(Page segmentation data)
--------------------------------
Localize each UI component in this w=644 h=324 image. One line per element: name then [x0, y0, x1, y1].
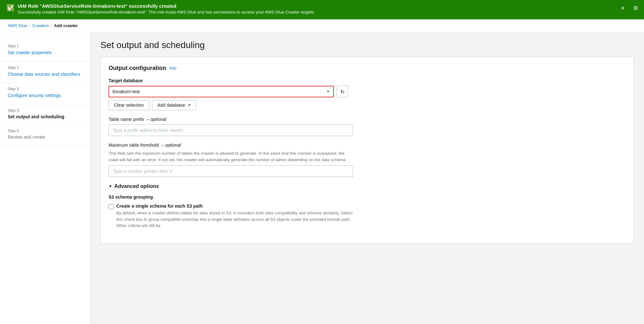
select-wrapper: tinnakorn-test ▼ ↻	[109, 86, 626, 97]
s3-schema-grouping-title: S3 schema grouping	[109, 194, 626, 200]
single-schema-checkbox-label: Create a single schema for each S3 path	[116, 203, 355, 209]
main-layout: Step 1 Set crawler properties Step 2 Cho…	[0, 32, 644, 324]
settings-icon: ⚙	[633, 5, 638, 12]
external-link-icon: ↗	[187, 103, 191, 108]
breadcrumb: AWS Glue › Crawlers › Add crawler	[0, 19, 644, 32]
max-table-threshold-input[interactable]	[109, 165, 353, 177]
add-database-button[interactable]: Add database ↗	[152, 100, 196, 110]
advanced-options-label: Advanced options	[114, 183, 159, 189]
collapse-triangle-icon: ▼	[109, 184, 112, 189]
step-3-label: Step 3	[8, 87, 82, 91]
banner-close-button[interactable]: ×	[621, 5, 625, 12]
sidebar-step-4-current: Set output and scheduling	[8, 114, 64, 119]
table-name-prefix-label-text: Table name prefix	[109, 117, 144, 122]
step-5-label: Step 5	[8, 129, 82, 133]
check-icon: ✅	[6, 4, 14, 12]
page-title: Set output and scheduling	[100, 40, 634, 50]
sidebar: Step 1 Set crawler properties Step 2 Cho…	[0, 32, 90, 324]
table-name-prefix-label: Table name prefix – optional	[109, 117, 626, 122]
breadcrumb-separator-1: ›	[29, 24, 30, 28]
single-schema-checkbox-label-container: Create a single schema for each S3 path …	[116, 203, 355, 229]
max-table-threshold-optional: optional	[165, 142, 181, 148]
selected-database-value: tinnakorn-test	[112, 89, 326, 94]
target-database-field: Target database tinnakorn-test ▼ ↻ Clear…	[109, 78, 626, 110]
step-4-label: Step 4	[8, 108, 82, 113]
max-table-threshold-field: Maximum table threshold – optional This …	[109, 142, 626, 177]
s3-schema-grouping-section: S3 schema grouping Create a single schem…	[109, 194, 626, 229]
target-database-select[interactable]: tinnakorn-test ▼	[109, 86, 334, 97]
table-name-prefix-optional: optional	[150, 117, 166, 122]
breadcrumb-separator-2: ›	[51, 24, 52, 28]
banner-title: IAM Role "AWSGlueServiceRole-tinnakorn-t…	[18, 3, 638, 9]
output-config-section-title: Output configuration Info	[109, 65, 626, 72]
step-2-label: Step 2	[8, 65, 82, 70]
breadcrumb-crawlers[interactable]: Crawlers	[32, 23, 49, 28]
max-table-threshold-label-text: Maximum table threshold	[109, 142, 159, 148]
sidebar-step-1-link[interactable]: Set crawler properties	[8, 50, 52, 55]
database-action-row: Clear selection Add database ↗	[109, 100, 626, 110]
sidebar-step-1: Step 1 Set crawler properties	[0, 40, 90, 62]
single-schema-checkbox-row: Create a single schema for each S3 path …	[109, 203, 626, 229]
sidebar-step-4: Step 4 Set output and scheduling	[0, 104, 90, 125]
success-banner: ✅ IAM Role "AWSGlueServiceRole-tinnakorn…	[0, 0, 644, 19]
breadcrumb-aws-glue[interactable]: AWS Glue	[8, 23, 27, 28]
sidebar-step-3: Step 3 Configure security settings	[0, 83, 90, 104]
max-table-threshold-description: This field sets the maximum number of ta…	[109, 150, 353, 163]
refresh-button[interactable]: ↻	[336, 86, 348, 97]
banner-content: IAM Role "AWSGlueServiceRole-tinnakorn-t…	[18, 3, 638, 15]
sidebar-step-2-link[interactable]: Choose data sources and classifiers	[8, 72, 80, 77]
single-schema-checkbox[interactable]	[109, 204, 114, 209]
sidebar-step-2: Step 2 Choose data sources and classifie…	[0, 62, 90, 83]
content-area: Set output and scheduling Output configu…	[90, 32, 644, 324]
sidebar-step-5: Step 5 Review and create	[0, 125, 90, 145]
dropdown-arrow-icon: ▼	[326, 89, 330, 94]
step-1-label: Step 1	[8, 44, 82, 48]
banner-message: Successfully created IAM Role "AWSGlueSe…	[18, 10, 638, 15]
max-table-threshold-label: Maximum table threshold – optional	[109, 142, 626, 148]
output-config-panel: Output configuration Info Target databas…	[100, 57, 634, 243]
clear-selection-button[interactable]: Clear selection	[109, 100, 149, 110]
advanced-options-header[interactable]: ▼ Advanced options	[109, 183, 626, 189]
sidebar-step-5-inactive: Review and create	[8, 134, 45, 140]
sidebar-step-3-link[interactable]: Configure security settings	[8, 93, 61, 98]
table-name-prefix-field: Table name prefix – optional	[109, 117, 626, 136]
single-schema-checkbox-description: By default, when a crawler defines table…	[116, 210, 355, 229]
breadcrumb-current: Add crawler	[54, 23, 78, 28]
target-database-label: Target database	[109, 78, 626, 83]
output-config-title-text: Output configuration	[109, 65, 166, 72]
add-database-label: Add database	[157, 103, 185, 108]
table-name-prefix-input[interactable]	[109, 124, 353, 136]
info-link[interactable]: Info	[169, 66, 176, 71]
clear-selection-label: Clear selection	[114, 103, 144, 108]
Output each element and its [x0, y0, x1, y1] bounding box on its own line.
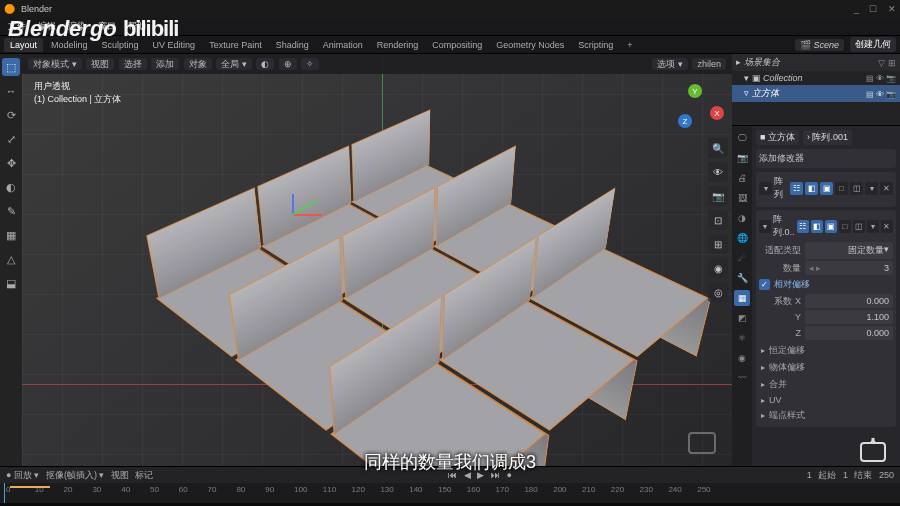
mod1-i2[interactable]: ◧ [805, 182, 818, 195]
tl-view[interactable]: 视图 [111, 470, 129, 480]
nav-x-icon[interactable]: X [710, 106, 724, 120]
ptab-7[interactable]: 🔧 [734, 270, 750, 286]
mod2-name[interactable]: 阵列.0.. [773, 213, 795, 239]
vt-persp-icon[interactable]: ⊡ [708, 210, 728, 230]
mod2-i1[interactable]: ☷ [797, 220, 809, 233]
outliner-root[interactable]: ▸ 场景集合 [736, 56, 780, 69]
section-uv[interactable]: UV [759, 393, 893, 407]
relative-offset-check[interactable]: 相对偏移 [759, 278, 893, 291]
section-caps[interactable]: 端点样式 [759, 407, 893, 424]
collection-row[interactable]: ▾ ▣ Collection [744, 73, 803, 83]
section-merge[interactable]: 合并 [759, 376, 893, 393]
mod2-i4[interactable]: □ [839, 220, 851, 233]
nav-gizmo[interactable]: X Y Z [676, 82, 724, 130]
tl-playback[interactable]: ● 回放 ▾ [6, 470, 39, 480]
nav-z-icon[interactable]: Z [678, 114, 692, 128]
tab-geonodes[interactable]: Geometry Nodes [490, 38, 570, 52]
mod2-i2[interactable]: ◧ [811, 220, 823, 233]
active-object-row[interactable]: ▿ 立方体 [744, 87, 779, 100]
offset-z-field[interactable]: 0.000 [805, 326, 893, 340]
tab-add[interactable]: + [621, 38, 638, 52]
ptab-4[interactable]: ◑ [734, 210, 750, 226]
tab-texture[interactable]: Texture Paint [203, 38, 268, 52]
ptab-12[interactable]: 〰 [734, 370, 750, 386]
frame-current[interactable]: 1 [807, 470, 812, 480]
vt-zoom-icon[interactable]: 🔍 [708, 138, 728, 158]
tool-annotate[interactable]: ✎ [2, 202, 20, 220]
viewport-3d[interactable]: 对象模式 ▾ 视图 选择 添加 对象 全局 ▾ ◐ ⊕ ✧ 选项 ▾ zhile… [22, 54, 732, 466]
tool-move[interactable]: ⟳ [2, 106, 20, 124]
mod2-i5[interactable]: ◫ [853, 220, 865, 233]
options-button[interactable]: 选项 ▾ [652, 58, 688, 70]
mod2-i3[interactable]: ▣ [825, 220, 837, 233]
viewlayer-selector[interactable]: 创建几何 [850, 37, 896, 52]
progress-bar[interactable] [10, 486, 50, 488]
vt-shade2-icon[interactable]: ◉ [708, 258, 728, 278]
tool-scale[interactable]: ✥ [2, 154, 20, 172]
ptab-5[interactable]: 🌐 [734, 230, 750, 246]
section-obj-offset[interactable]: 物体偏移 [759, 359, 893, 376]
add-modifier-button[interactable]: 添加修改器 [756, 149, 896, 168]
mod1-close[interactable]: ✕ [880, 182, 893, 195]
playhead[interactable] [4, 483, 5, 503]
vt-camera-icon[interactable]: 📷 [708, 186, 728, 206]
ptab-3[interactable]: 🖼 [734, 190, 750, 206]
tool-measure[interactable]: ▦ [2, 226, 20, 244]
mod2-close[interactable]: ✕ [881, 220, 893, 233]
mod1-name[interactable]: 阵列 [774, 175, 788, 201]
vt-shade3-icon[interactable]: ◎ [708, 282, 728, 302]
ptab-11[interactable]: ◉ [734, 350, 750, 366]
ptab-modifiers[interactable]: ▦ [734, 290, 750, 306]
new-icon[interactable]: ⊞ [888, 58, 896, 68]
vh-object[interactable]: 对象 [184, 58, 212, 70]
scene-selector[interactable]: 🎬 Scene [795, 39, 844, 51]
tab-rendering[interactable]: Rendering [371, 38, 425, 52]
mod2-collapse[interactable]: ▾ [759, 220, 771, 233]
mod1-i5[interactable]: ◫ [850, 182, 863, 195]
vh-add[interactable]: 添加 [151, 58, 179, 70]
tl-marker[interactable]: 标记 [135, 470, 153, 480]
mod2-menu[interactable]: ▾ [867, 220, 879, 233]
tool-cursor[interactable]: ↔ [2, 82, 20, 100]
ptab-10[interactable]: ⚛ [734, 330, 750, 346]
ptab-1[interactable]: 📷 [734, 150, 750, 166]
tl-keying[interactable]: 抠像(帧插入) ▾ [46, 470, 105, 480]
offset-x-field[interactable]: 0.000 [805, 294, 893, 308]
vt-eye-icon[interactable]: 👁 [708, 162, 728, 182]
frame-end[interactable]: 250 [879, 470, 894, 480]
ptab-0[interactable]: 🖵 [734, 130, 750, 146]
section-const-offset[interactable]: 恒定偏移 [759, 342, 893, 359]
filter-icon[interactable]: ▽ [878, 58, 885, 68]
vh-select[interactable]: 选择 [119, 58, 147, 70]
count-field[interactable]: 3 [805, 261, 893, 275]
tab-scripting[interactable]: Scripting [572, 38, 619, 52]
mod1-i4[interactable]: □ [835, 182, 848, 195]
tab-animation[interactable]: Animation [317, 38, 369, 52]
mod1-i3[interactable]: ▣ [820, 182, 833, 195]
orient-selector[interactable]: 全局 ▾ [216, 58, 252, 70]
vh-view[interactable]: 视图 [86, 58, 114, 70]
pivot-icon[interactable]: ⊕ [279, 58, 297, 70]
tool-addcube[interactable]: △ [2, 250, 20, 268]
tool-transform[interactable]: ◐ [2, 178, 20, 196]
timeline-ruler[interactable]: 0102030405060708090100110120130140150160… [0, 483, 900, 503]
frame-start[interactable]: 1 [843, 470, 848, 480]
snap-icon[interactable]: ◐ [256, 58, 274, 70]
fit-type-select[interactable]: 固定数量 ▾ [805, 242, 893, 259]
win-min[interactable]: _ [854, 4, 859, 14]
nav-y-icon[interactable]: Y [688, 84, 702, 98]
tool-select[interactable]: ⬚ [2, 58, 20, 76]
vt-shade1-icon[interactable]: ⊞ [708, 234, 728, 254]
tool-extra[interactable]: ⬓ [2, 274, 20, 292]
tab-shading[interactable]: Shading [270, 38, 315, 52]
mod1-menu[interactable]: ▾ [865, 182, 878, 195]
win-close[interactable]: ✕ [888, 4, 896, 14]
win-max[interactable]: ☐ [869, 4, 877, 14]
mode-selector[interactable]: 对象模式 ▾ [28, 58, 82, 70]
tool-rotate[interactable]: ⤢ [2, 130, 20, 148]
move-gizmo[interactable] [272, 194, 312, 234]
mod1-collapse[interactable]: ▾ [759, 182, 772, 195]
ptab-2[interactable]: 🖨 [734, 170, 750, 186]
tab-compositing[interactable]: Compositing [426, 38, 488, 52]
mod1-i1[interactable]: ☷ [790, 182, 803, 195]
--------------------------------
-- WHAT TO PRODUCE --
Copy, from the data above, every line where the word "link" appears.

-- THE COMPLETED TASK --
external-link-icon: ↗	[187, 103, 191, 108]
sidebar-step-1-link[interactable]: Set crawler properties	[8, 50, 52, 55]
sidebar-step-2-link[interactable]: Choose data sources and classifiers	[8, 72, 80, 77]
sidebar-step-3-link[interactable]: Configure security settings	[8, 93, 61, 98]
info-link[interactable]: Info	[169, 66, 176, 71]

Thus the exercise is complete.